What is Overfitting?
Overfitting is a common problem in machine learning where a model becomes too finely tuned to its training data. Instead of learning the underlying patterns that generalise well, the model memorises specific details – including random noise and errors – that don't appear in real-world data.
Think of it like studying for an exam by memorising exact sample questions rather than understanding the principles. You might ace the sample test, but struggle with different questions on the actual exam.
Why Overfitting Matters in Advertising
In media buying and marketing, overfitting can significantly impact campaign performance:
Poor Prediction Accuracy: An overfitted model might predict perfectly on historical campaign data but fail when targeting new audience segments or market conditions.
Wasted Budget: Your AI might identify patterns that worked in past data but don't reflect genuine audience behaviour, leading to inefficient ad spend allocation.
Lack of Scalability: Models that overfit to specific campaigns, seasons, or platforms won't transfer effectively to new initiatives.
Real-World Example
Imagine you're using AI to optimise your Google Ads bidding strategy. You train your model on 6 months of data from a single product category. The model identifies that every time it rains on Tuesdays in London, conversions spike by 3%. This pattern might exist in your training data purely by coincidence.
When the model applies this rule to new campaigns or different seasons, it performs poorly because the pattern wasn't real – it was noise the model overfitted to.
Overfitting vs Underfitting
While overfitting memorises training data too well, underfitting is the opposite problem: the model is too simple to capture important patterns. Both reduce performance on new data. The goal is finding the "sweet spot" where your model generalises well.

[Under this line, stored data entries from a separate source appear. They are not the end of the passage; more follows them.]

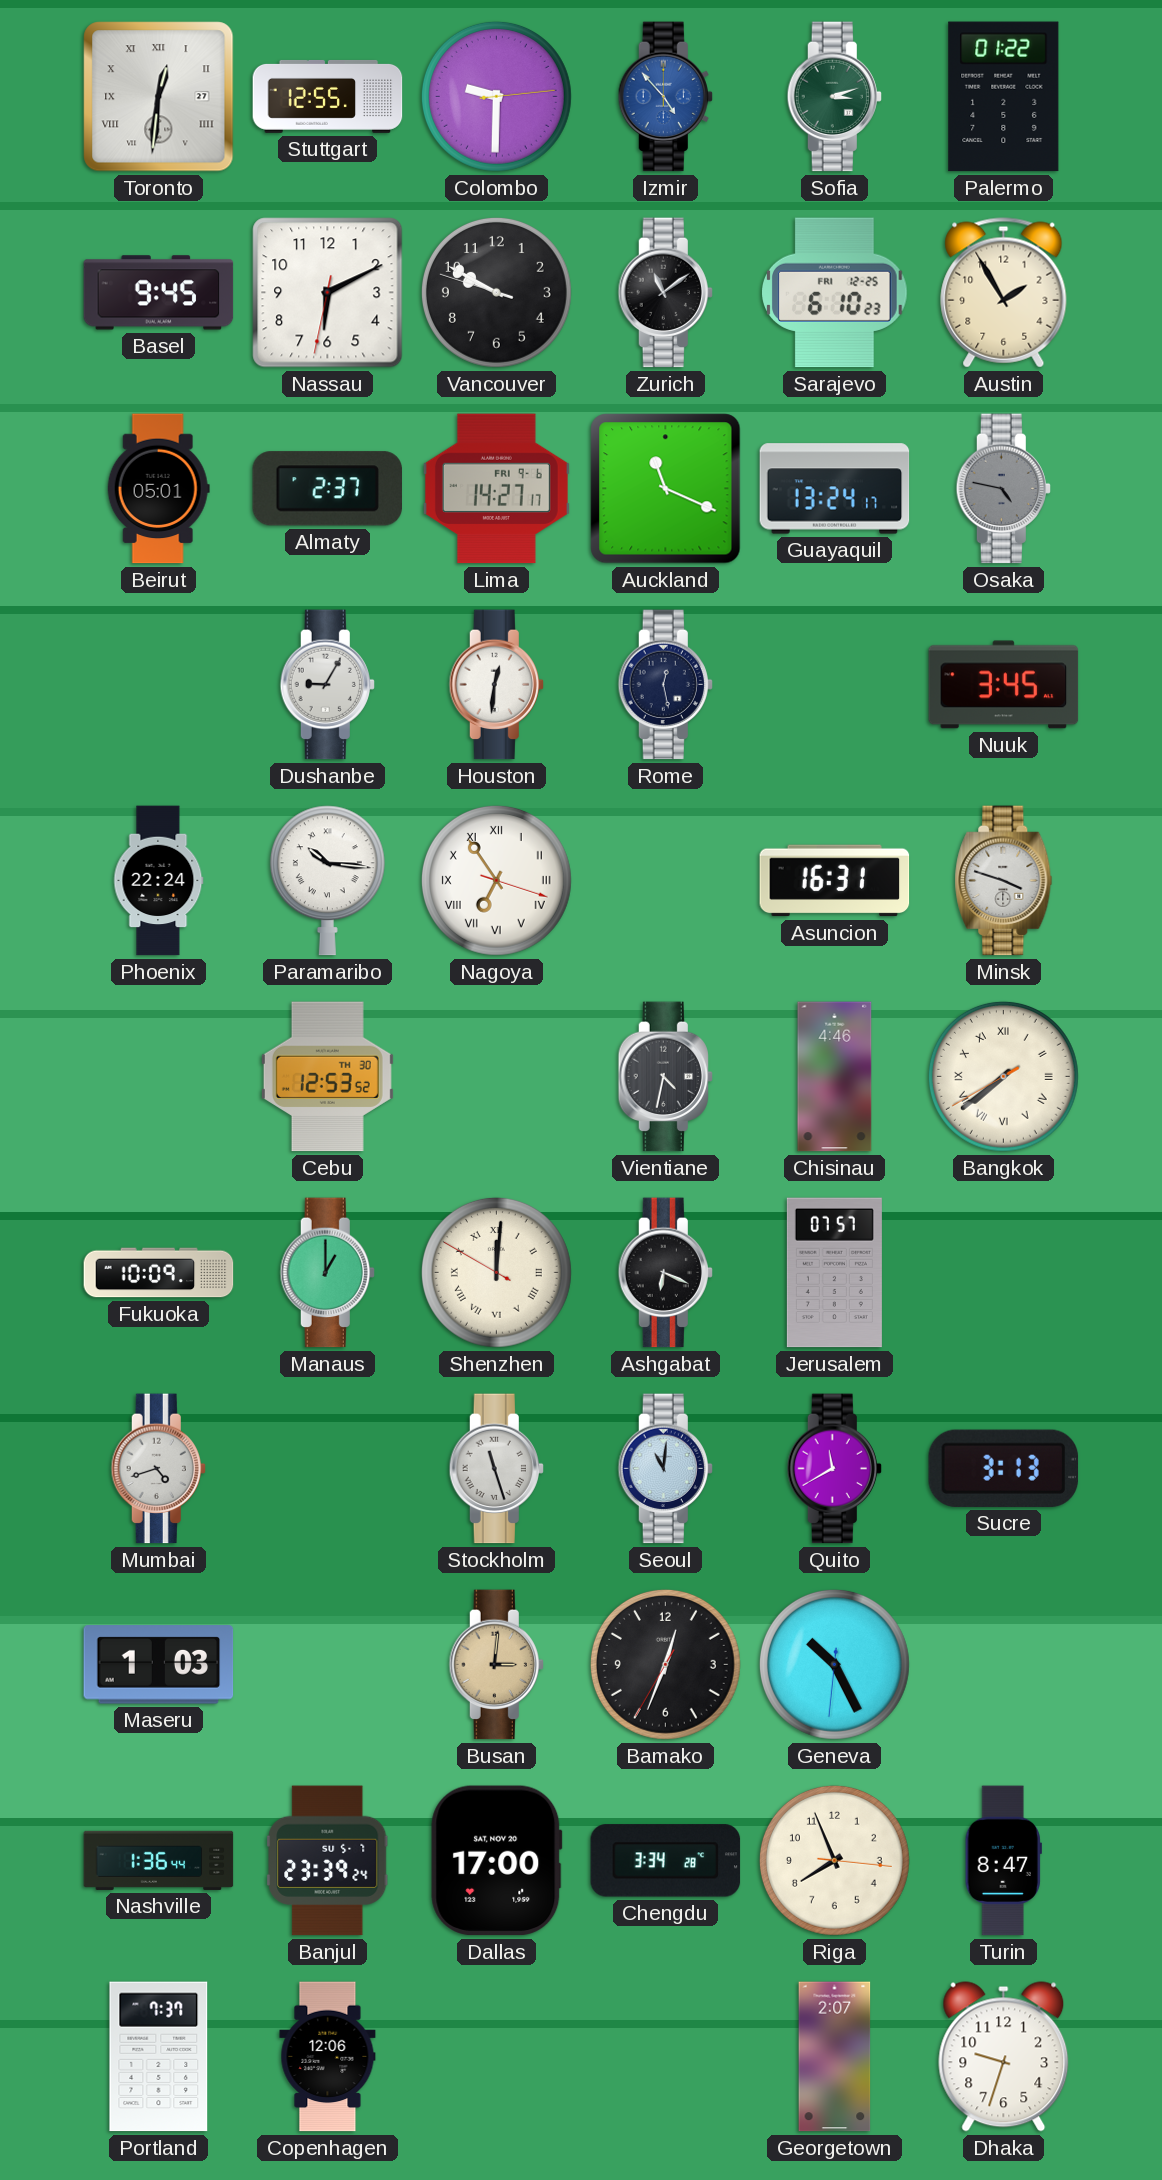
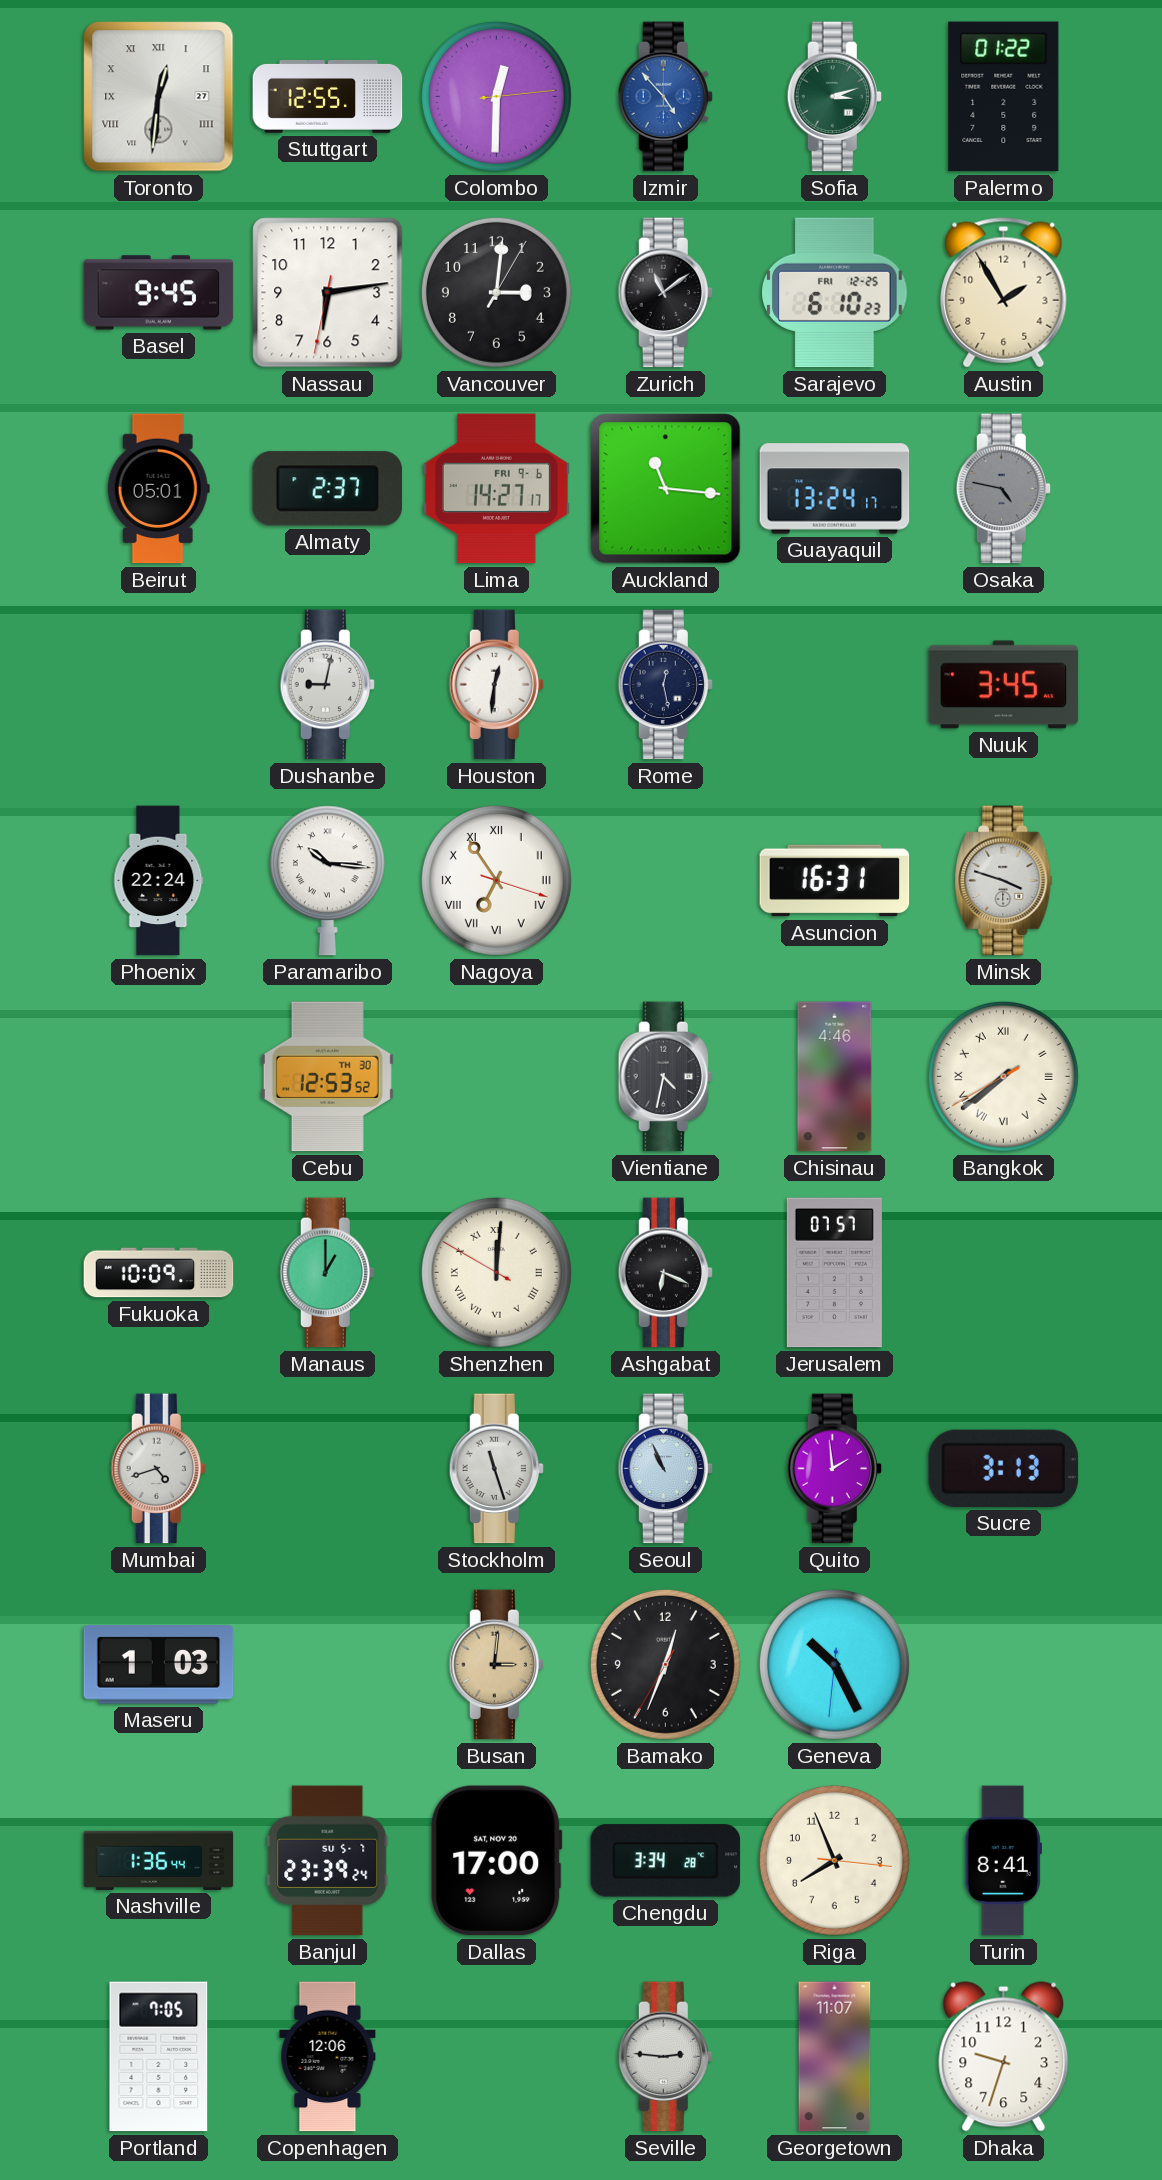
Colombo: 9:30 -> 12:30
Nassau: 6:10 -> 6:13
Vancouver: 9:49 -> 3:01
Auckland: 11:19 -> 11:16
Dushanbe: 9:05 -> 9:02
Seoul: 11:01 -> 10:56
Quito: 11:40 -> 1:59
Turin: 8:47 -> 8:41
Portland: 7:37 -> 7:05
Seville: none -> 2:46
Georgetown: 2:07 -> 11:07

How to Prevent Overfitting
Use Validation Data: Split your data into training, validation, and test sets. Monitor performance on validation data – if training accuracy rises but validation accuracy plateaus or drops, you're overfitting.
Regularisation: Apply techniques like L1/L2 regularisation that penalise overly complex models, encouraging simpler, more generalisable solutions.

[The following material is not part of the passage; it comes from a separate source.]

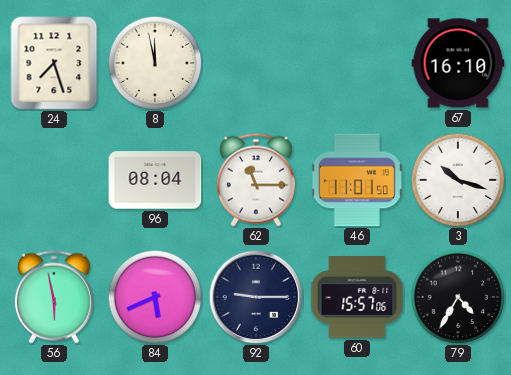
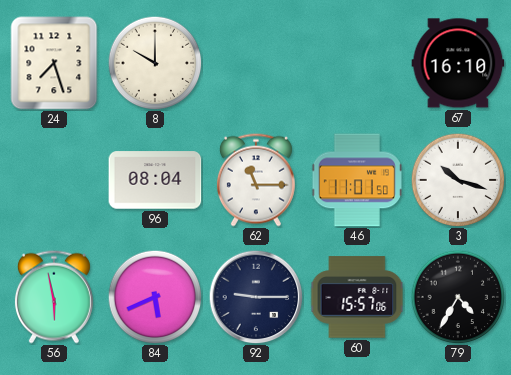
8: 11:58 -> 10:00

Cross-Validation: Test your model across multiple data splits to ensure it performs consistently across different subsets.
Early Stopping: Stop training when validation performance stops improving, rather than continuing until training data is perfectly fitted.

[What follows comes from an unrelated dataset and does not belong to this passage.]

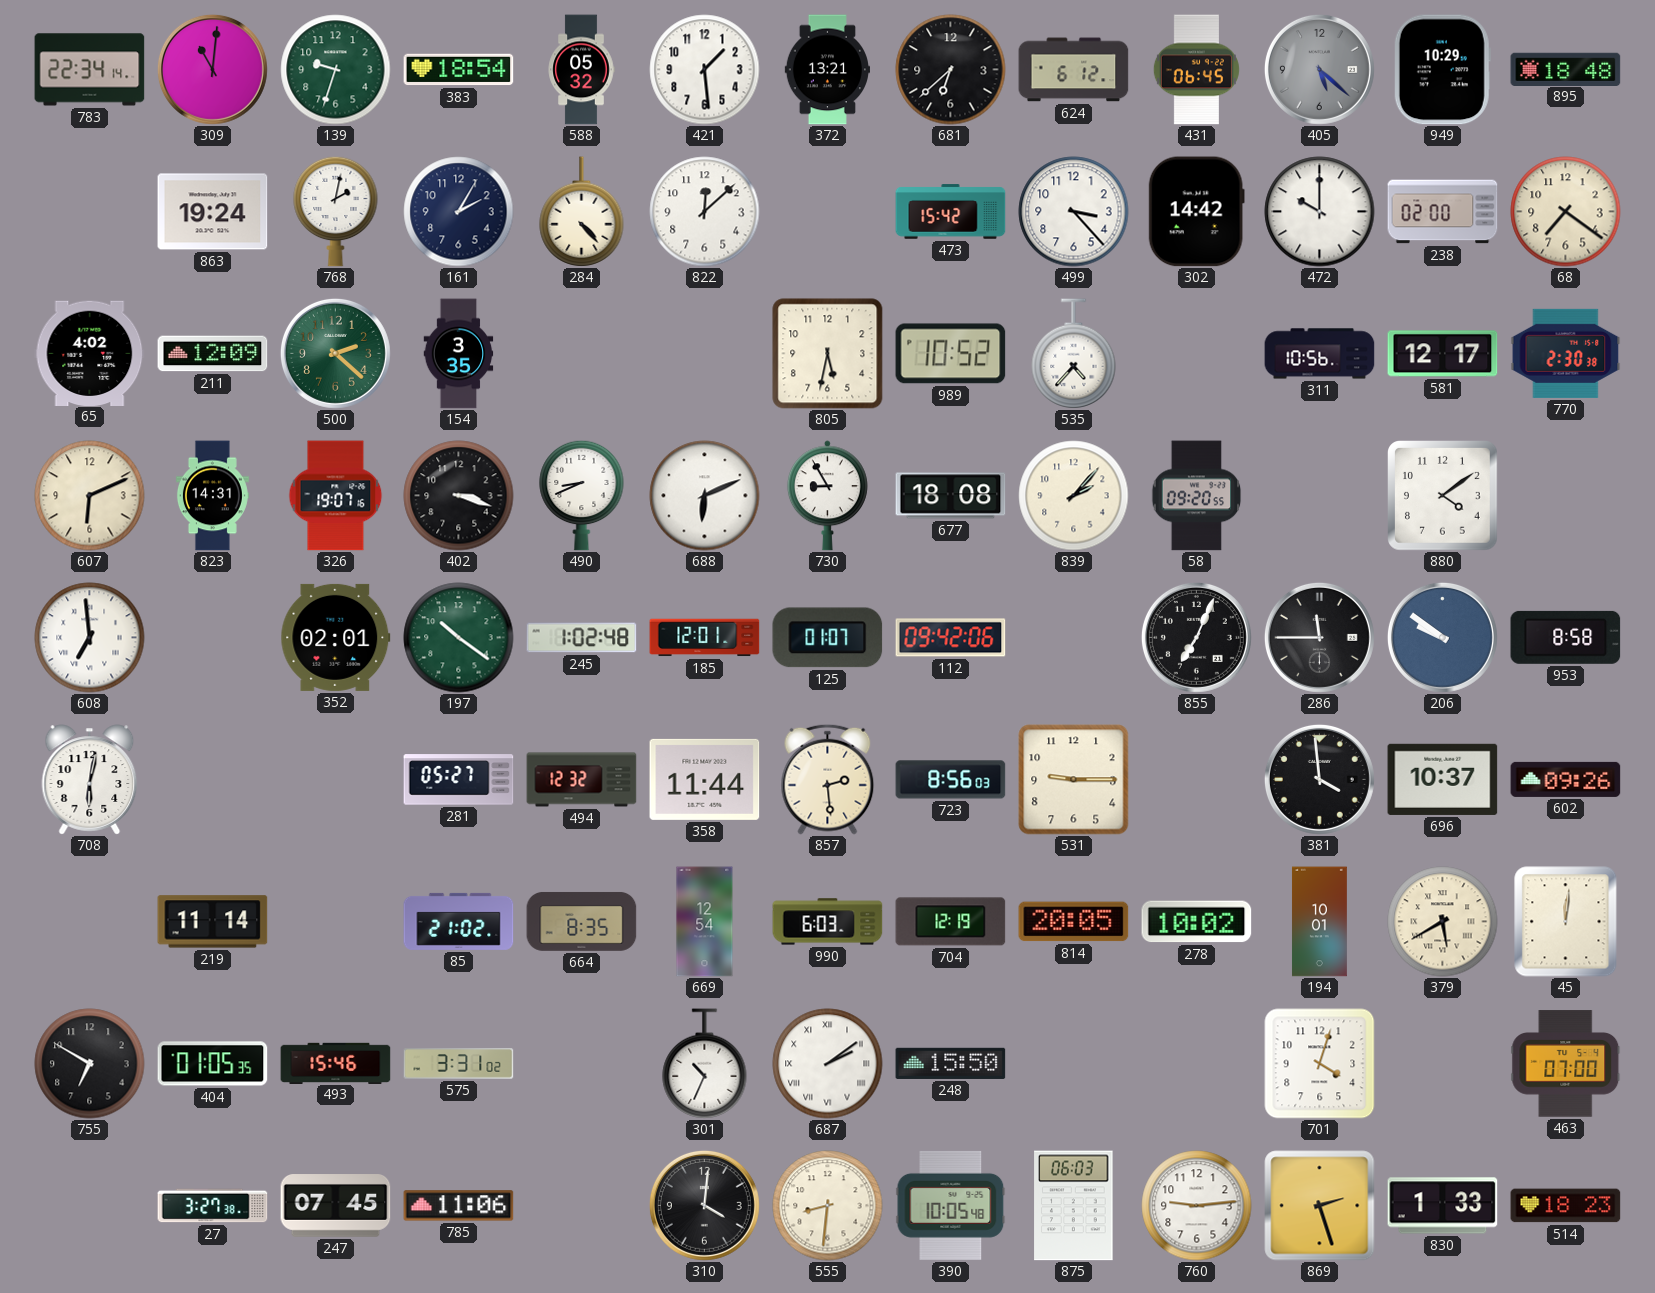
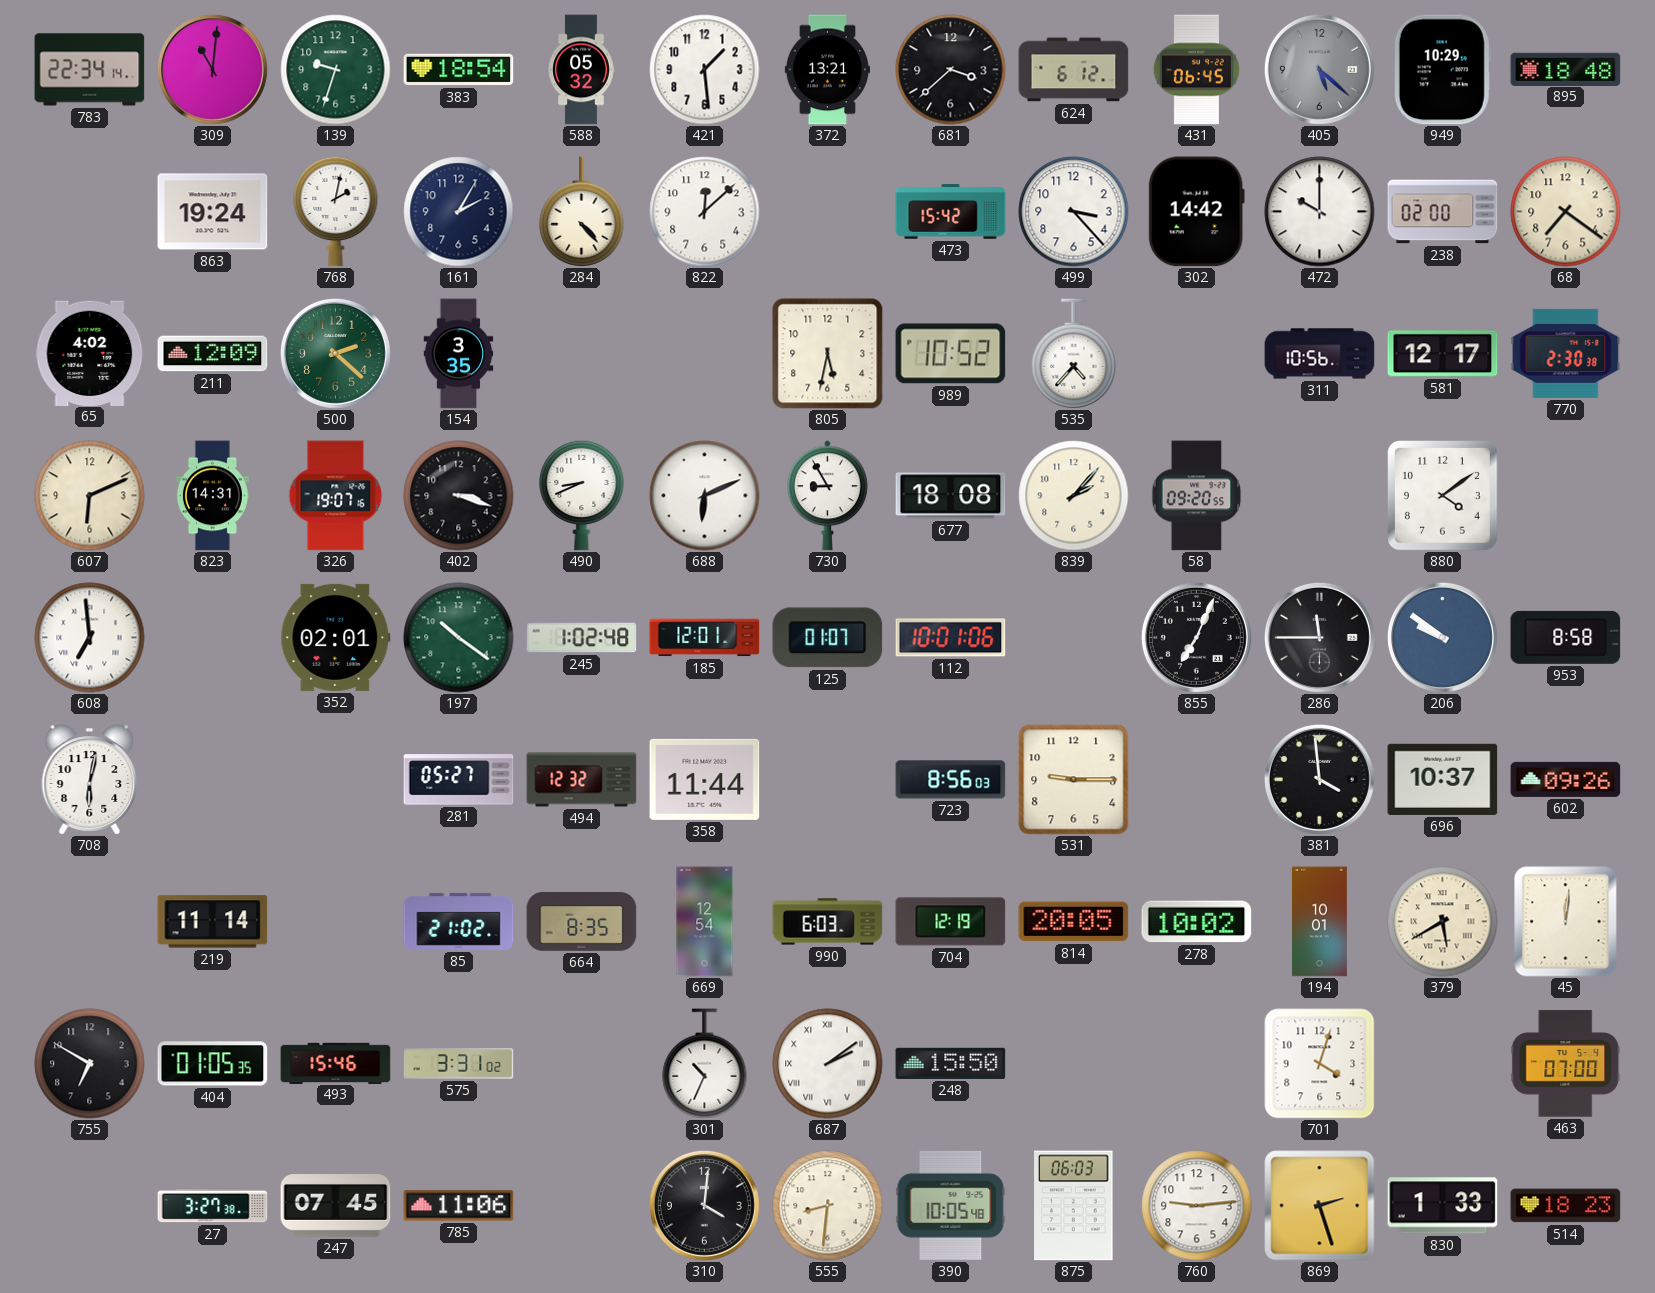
681: 6:38 -> 3:38
112: 09:42 -> 10:01
857: 2:29 -> none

Feature Reduction: Use only the most relevant variables. More features increase overfitting risk.
Increase Training Data: Larger datasets are harder to overfit to, as random noise becomes statistically less significant.
Overfitting in Practice
In a typical media buying scenario, you might notice overfitting when:
- Your model shows 95% accuracy on historical data but 70% on current campaigns
- Predictions work well for one platform (e.g., Facebook) but fail on another (e.g., LinkedIn)
- Campaign rules that worked last quarter don't translate to this quarter
Key Takeaway
Overfitting is a critical consideration when developing AI models for advertising. Always validate your models on data they haven't seen before, and focus on building systems that generalise well to new situations rather than perfecting performance on old data.